“When you see for yourself what is true-and that’s really the only way that you can genuinely know anything-then embrace it. Until then, just suspend judgement and criticism.” ― Steve Hagen, Buddhism Plain and Simple
“Doublethink means the power of holding two contradictory beliefs in one’s mind simultaneously, and accepting both of them.” ― George Orwell, 1984
As I mentioned in Reading Evolution, I have come to embrace Darwinian evolution by natural selection as the way life is altered on this planet. This is a particularly controversial decision in my social sphere, particularly because most of the people I interact with are Christians who embrace doctrines of creation incompatible with Darwinism. This is the same kind of community I was raised in, a group of devoutly religious people who, when faced with a conundrum of authority, will tend towards a literal interpretation of scripture over the critical offerings of any field. I came to the realization that this steadfast preference for biblicism was a virtue in my community, and so the straight-jacket tightened. I could either accept the poetic origins lore of Genesis 1, or I could believe in evolution and divorce myself from the Bible, and (a few suggested) from theism, and even god himself.

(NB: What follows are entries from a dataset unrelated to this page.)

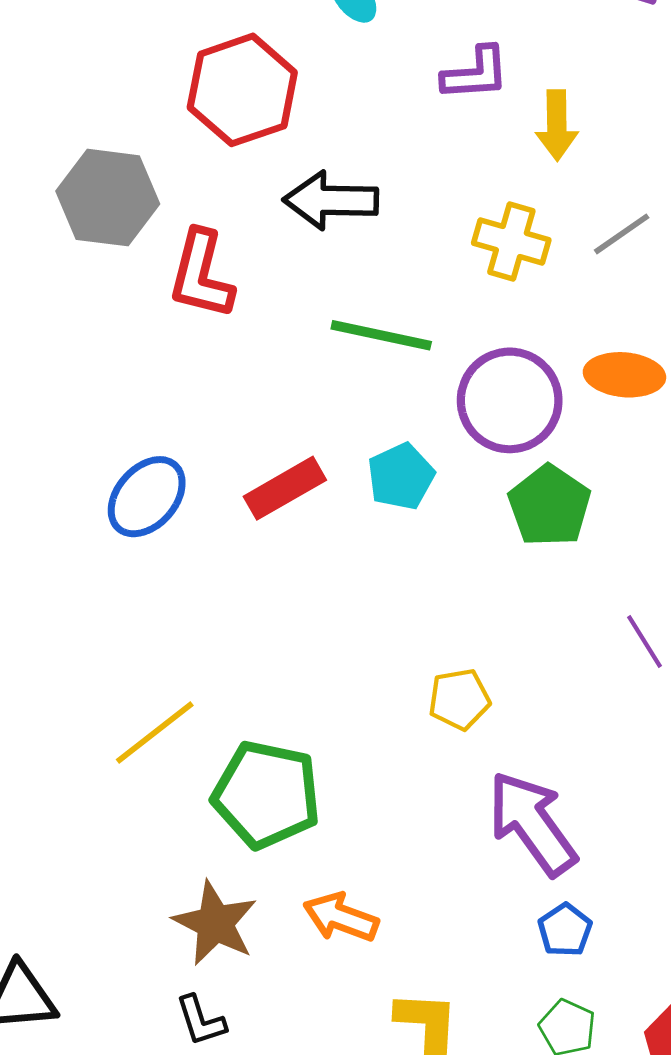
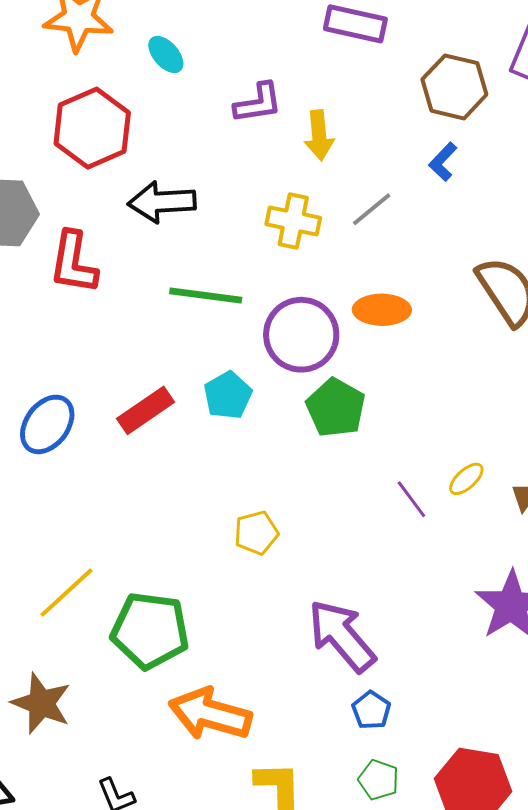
yellow pentagon: (459, 699) -> (256, 533), moved
orange arrow: (341, 917) -> (210, 714), size x1.5
brown star: (215, 923) -> (41, 703), moved

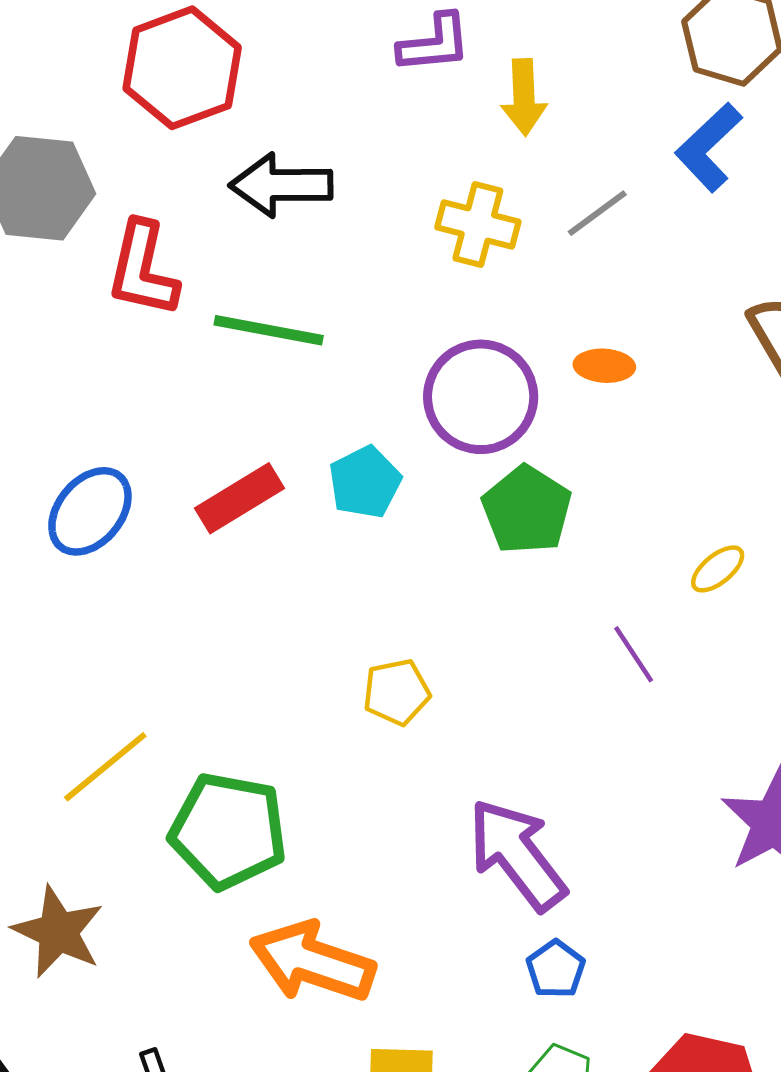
blue L-shape: (443, 162) -> (709, 147), size x1.5
green line: (206, 295) -> (269, 330), moved
orange ellipse: (382, 310) -> (604, 366), size x0.7
yellow ellipse: (466, 479) -> (718, 569), moved

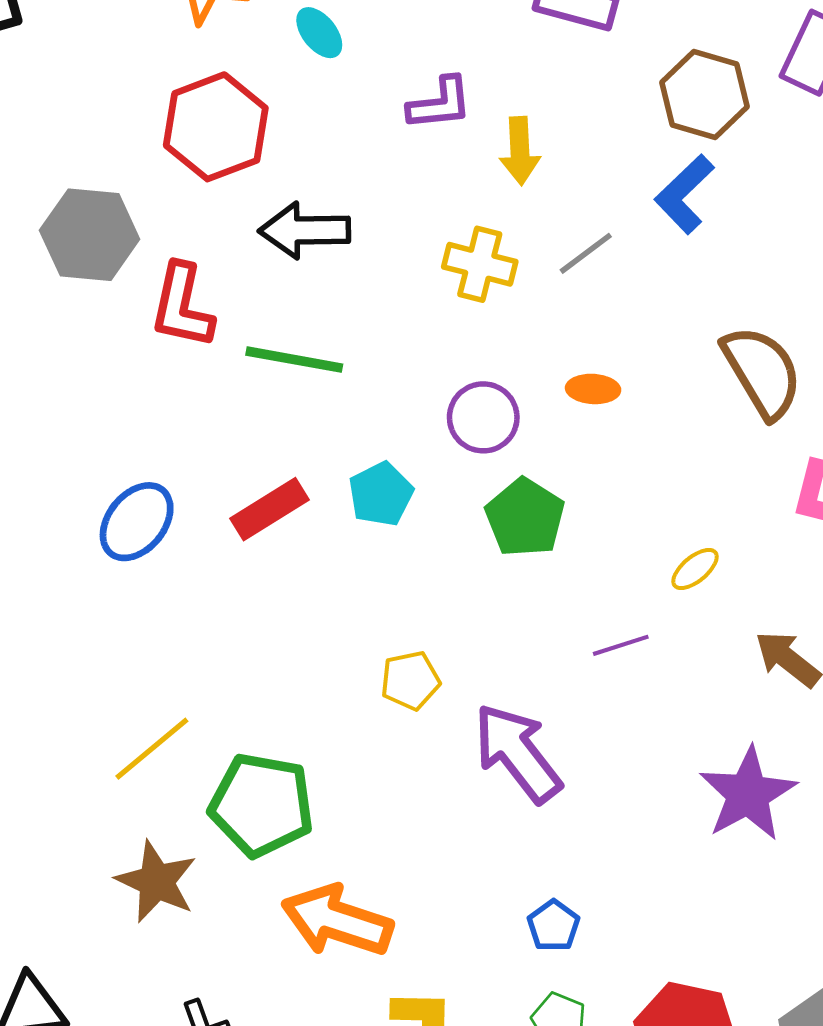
purple circle: (481, 397) -> (483, 417), size x0.7
purple line: (634, 654) -> (621, 645), turned -74
purple arrow: (517, 855) -> (517, 753), moved
brown star: (58, 932) -> (156, 882), moved

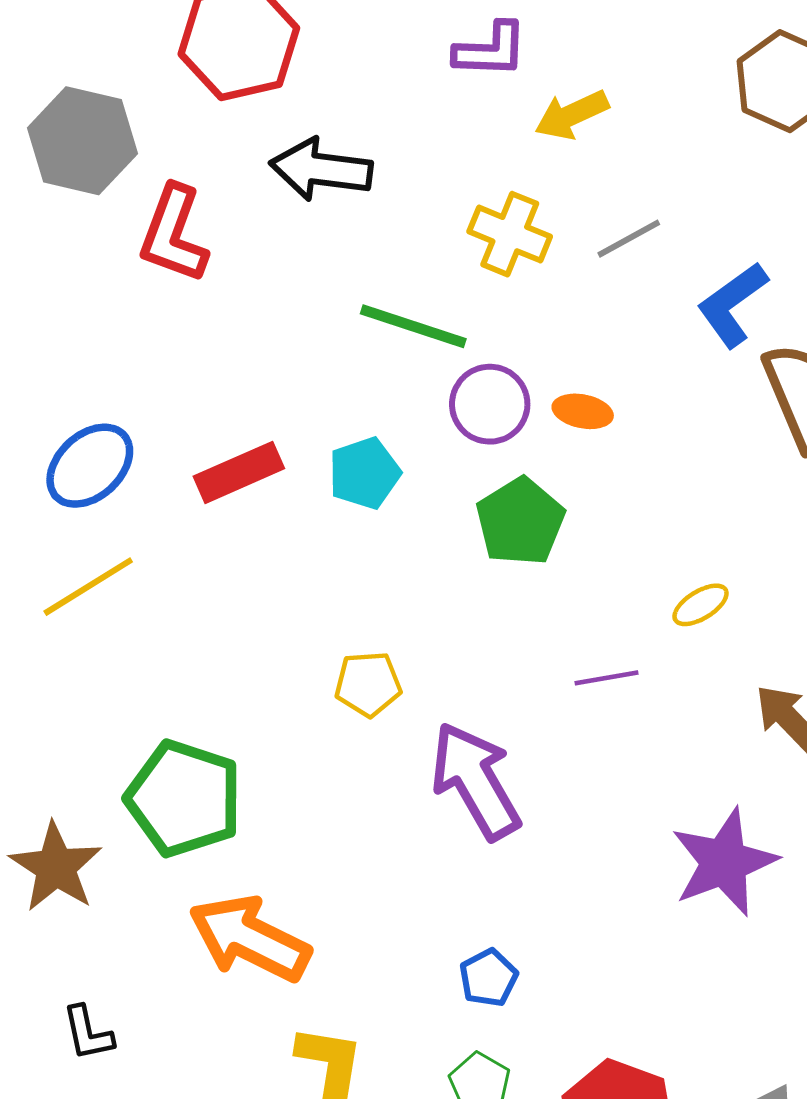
yellow arrow: (520, 151) -> (572, 115), turned 60
blue L-shape: (684, 194) -> (732, 305), moved
green line: (294, 360) -> (413, 326), moved
orange ellipse: (593, 389) -> (583, 411), moved
yellow line: (152, 749) -> (88, 587), moved

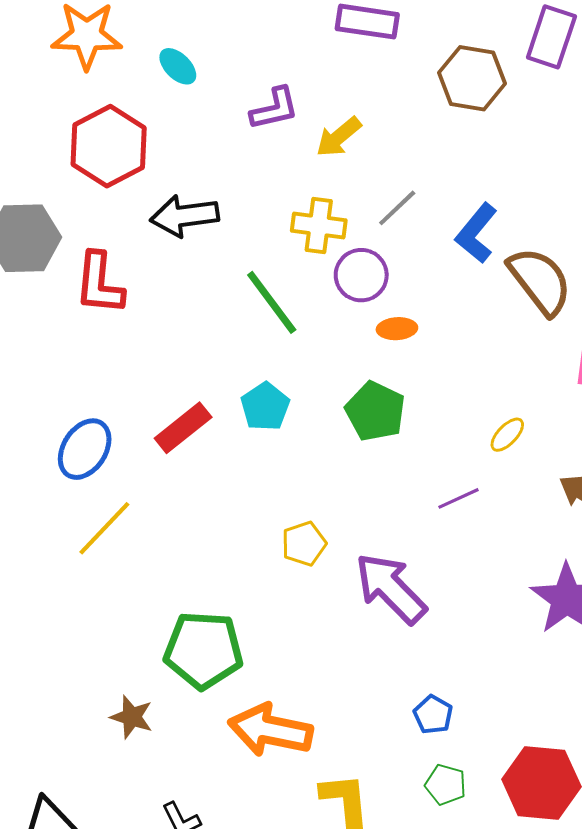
green line: (413, 326) -> (272, 302), turned 50
purple circle: (490, 404) -> (361, 275), moved
brown star: (56, 867) -> (132, 717), size x0.7

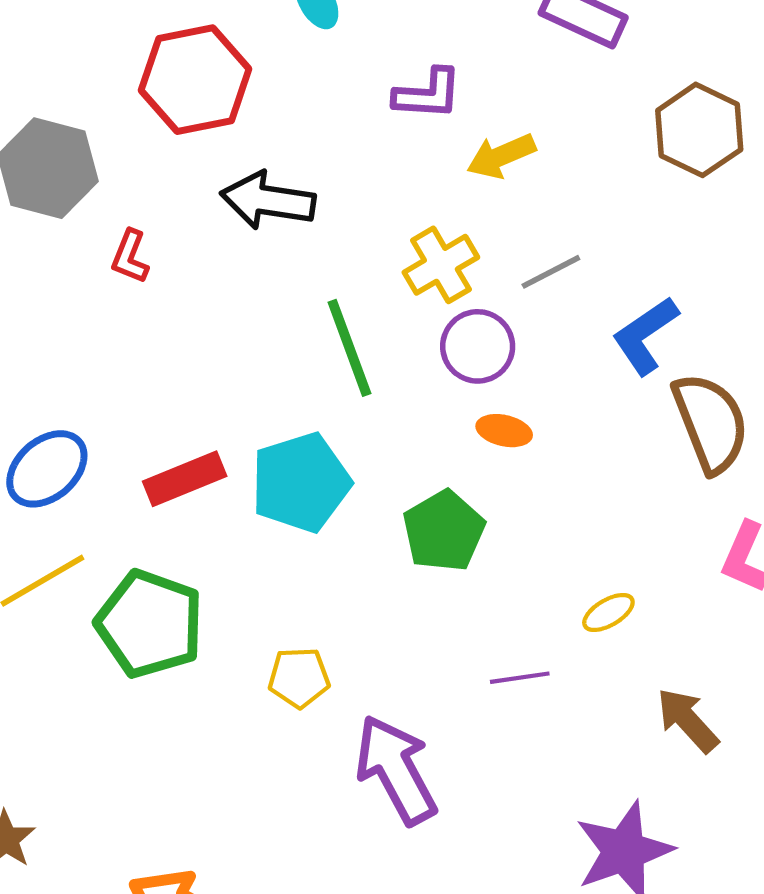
yellow cross: (319, 226) -> (441, 265), turned 36
red L-shape: (99, 283) -> (130, 257), size x0.6
cyan pentagon: (265, 407) -> (301, 482), size x1.5
green pentagon: (204, 650) -> (150, 624), moved

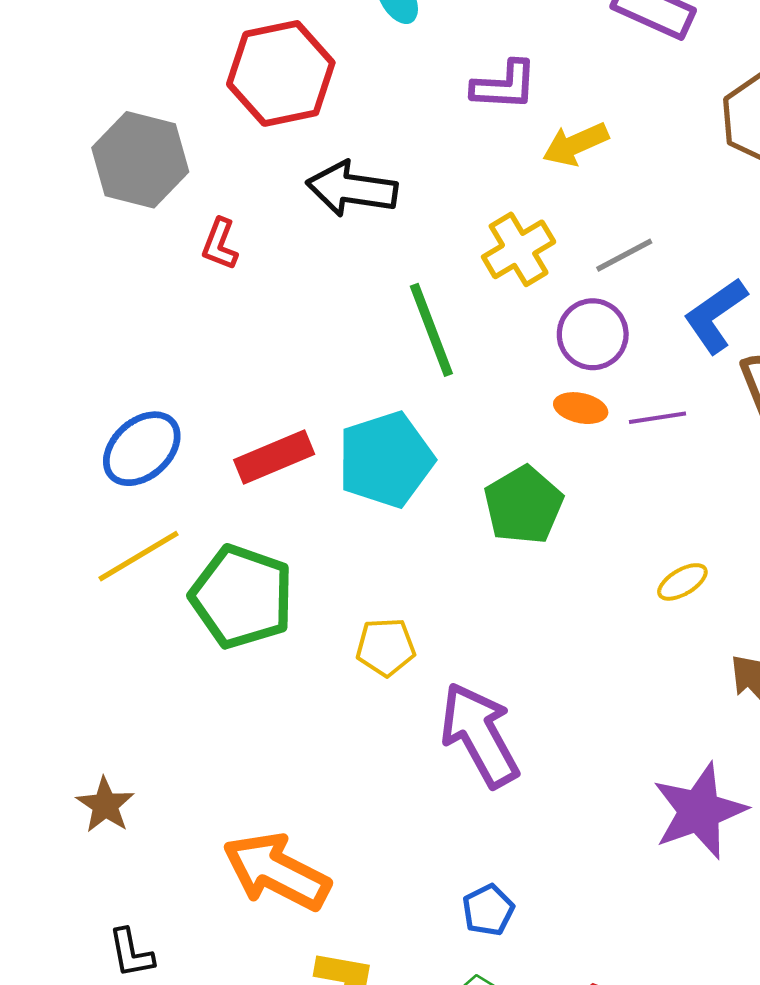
purple circle: (478, 346) -> (593, 334), moved
purple line: (520, 678) -> (658, 418), moved

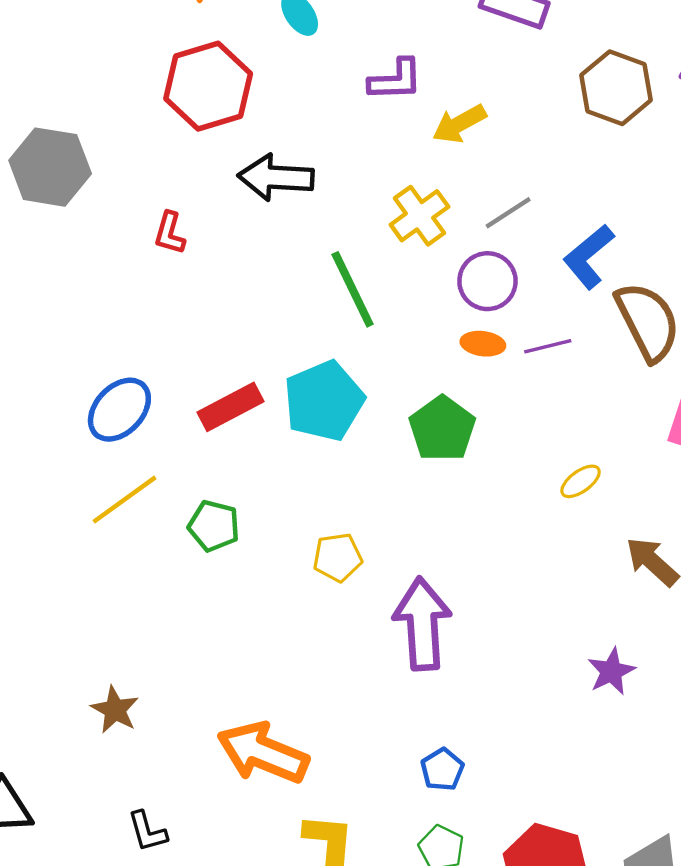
gray hexagon: (140, 160) -> (50, 167), moved
green pentagon: (242, 597) -> (214, 526), size x0.6
purple arrow: (480, 735) -> (422, 624), turned 30
purple star: (699, 811) -> (611, 671), size x0.6

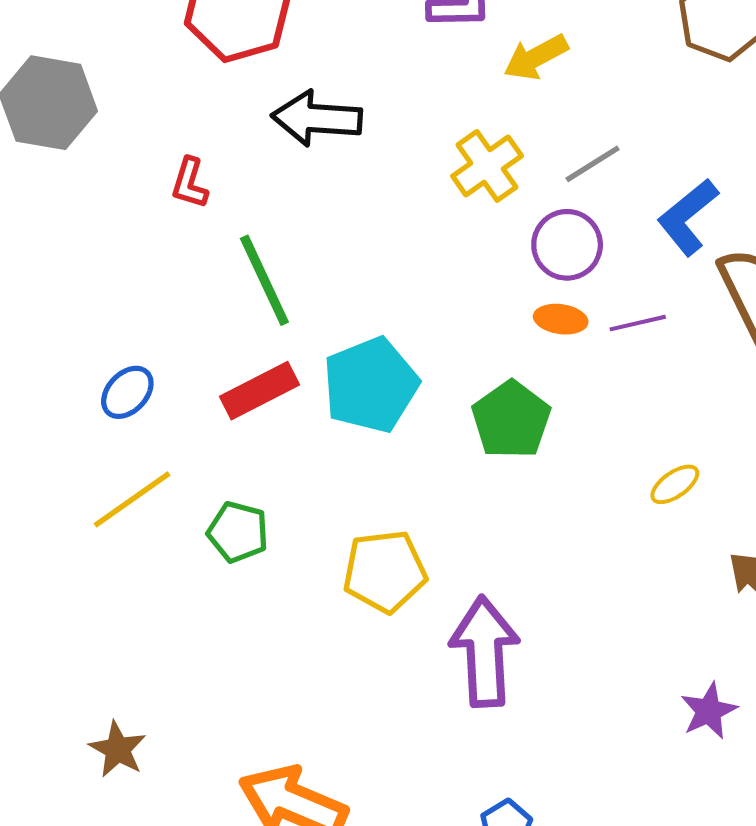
green line: (353, 289) -> (264, 280), moved
blue ellipse: (119, 410) -> (127, 392), size x0.7
yellow pentagon: (338, 557) -> (385, 571), size x1.4

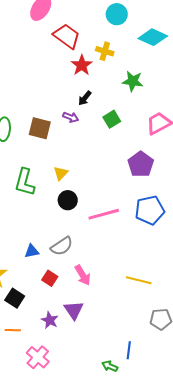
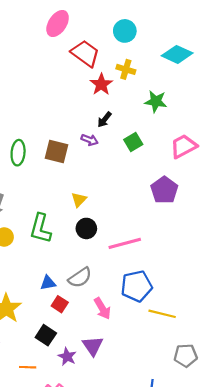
cyan circle: (117, 14) -> (125, 31), moved
green L-shape: (25, 182) -> (40, 228), moved
blue pentagon: (150, 210) -> (137, 286), moved
red square: (50, 278) -> (60, 304), moved
black square: (15, 298) -> (46, 335), moved

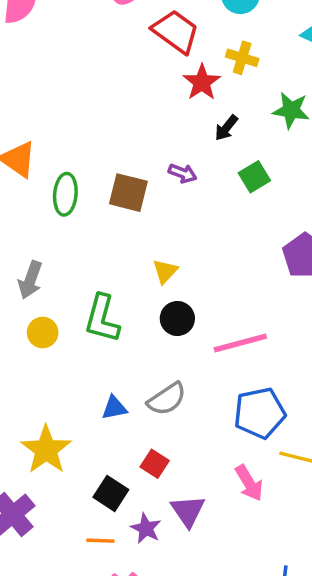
black arrow: (105, 120) -> (226, 128), moved
red square: (60, 304) -> (155, 464), moved
pink arrow: (102, 309) -> (249, 483), moved
orange line: (28, 367) -> (100, 541), moved

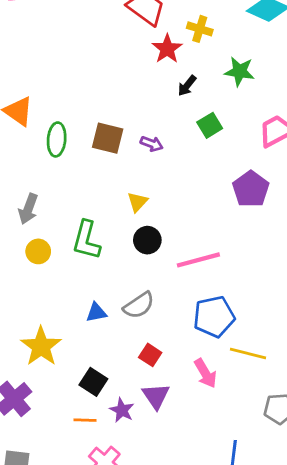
purple arrow: (183, 173) -> (152, 144), moved
red square: (155, 464) -> (150, 355), moved

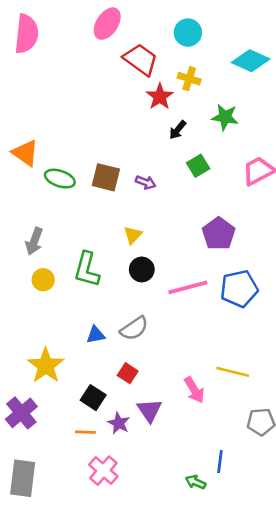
green ellipse: (57, 139) -> (60, 179), turned -76
purple pentagon: (251, 189) -> (219, 234), moved
blue pentagon: (214, 317) -> (239, 289), moved
red square: (150, 355) -> (128, 373), moved

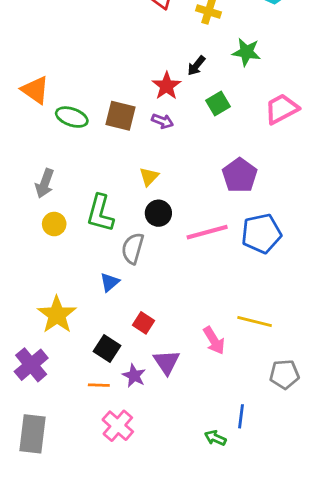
red star: (160, 97) -> (167, 86), moved
gray semicircle: (134, 328) -> (133, 248), moved, turned 140
blue triangle: (96, 335) -> (110, 282), turned -30

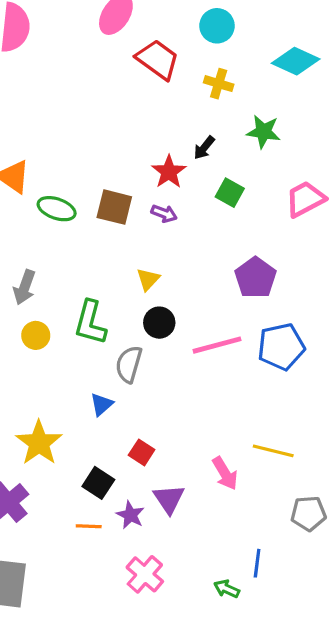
green square: (218, 104) -> (230, 193), turned -30
pink cross: (118, 426) -> (145, 574), moved

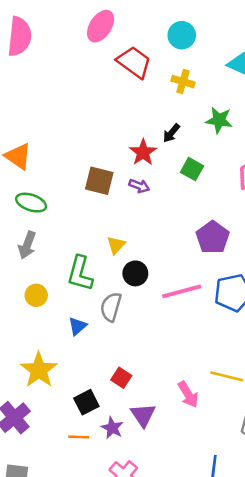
green ellipse: (57, 209) -> (31, 203), moved
yellow triangle: (148, 279) -> (116, 245), moved
yellow circle: (36, 335) -> (36, 295), moved
blue triangle: (102, 404) -> (77, 326), moved
black square: (98, 483) -> (86, 402), turned 30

Like most straight jackets, the restraints around origins were not entirely inflicted by my environment. It was a combination of biblicist reinforcement, the observation that none of the adults I respected embraced evolution as a legitimate theory, ignorance of the theory, and my own fears of being different that created the straight jacket. But these restrains didn’t keep me from being convinced of evolutionary theory; instead they contributed to my feelings of isolation from my community and from god once I was. Over the last few months I’ve felt as though my acceptance of evolution necessitated a complete disavowal of theism for the sake of philosophical consistency.
After all, how can a kind, loving, involved divine figure be reconciled with the process of natural selection–a brutal, heartless, and morally arbitrary process that that requires, above all, death?
But here’s the kicker: I didn’t even try.
Perhaps it is arrogant to believe that I could succeed where a century and a half of apologetics have failed, but the struggles and conclusions of others do not absolve me of the responsibility to pursue my own. Whether I eventually come to believe evolution and theism irreconcilable is not important. Examining the issues surrounding my worldview–the intensely personal lens through which I participate in the world–is never a waste of time if I come to a better understanding of myself in the process.
I am releasing myself from the straight-jacket of the origins dichotomy to struggle, to search, to examine for myself, to hold in tension ideas I hold to be equally true, despite their apparent inconsistency.